The talk is unexpectedly good. Even the quiet people at this party (including Maureen Silliman as the young composer’s serene live-in) are no dummies. And the talkers are terrific, especially Jane Galloway as Boo, a family therapist. She realizes that it’s up to her to start things off by being a little outrageous, so she starts by complimenting Libby on her tacky punch and goes on to do a Carson-style monologue on family therapy--the art of looking around to find someone else to blame.

But Boo isn’t cynical, nor is her lover, Alice (Barbara Tarbuck), a novelist. Nor, for that matter, is anyone at the party. These people haven’t reached burnout or disillusionment. There’s something very willing, very young, about them still. One also notices--although Lucas may not--a total lack of interest in public affairs.

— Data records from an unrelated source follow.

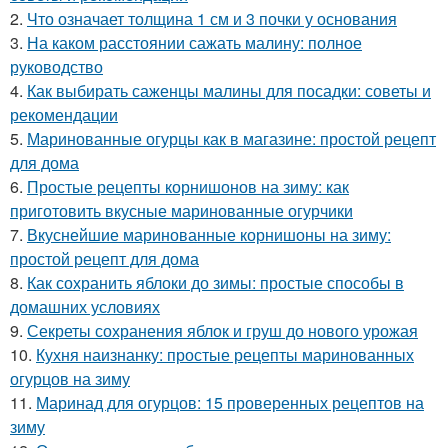
2.
Что означает толщина 1 см и 3 почки у основания
3.
На каком расстоянии сажать малину: полное
руководство
4.
Как выбирать саженцы малины для посадки: советы и
рекомендации
5.
Маринованные огурцы как в магазине: простой рецепт
для дома
6.
Простые рецепты корнишонов на зиму: как
приготовить вкусные маринованные огурчики
7.
Вкуснейшие маринованные корнишоны на зиму:
простой рецепт для дома
8.
Как сохранить яблоки до зимы: простые способы в
домашних условиях
9.
Секреты сохранения яблок и груш до нового урожая
10.
Кухня наизнанку: простые рецепты маринованных
огурцов на зиму
11.
Маринад для огурцов: 15 проверенных рецептов на
зиму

But they are bright as a tack, and Rene’s actors make us see some spiritual aspirations there--they’re not just trying to make it to the top of the heap. Beneath the gloss and the TV references (the one thing they all have in common is growing up with Ed Sullivan), we catch glimpses of deeper things. We hear Libby’s secret, but it’s easy to believe that her guests have them, too. In a way, everybody is alone at this party.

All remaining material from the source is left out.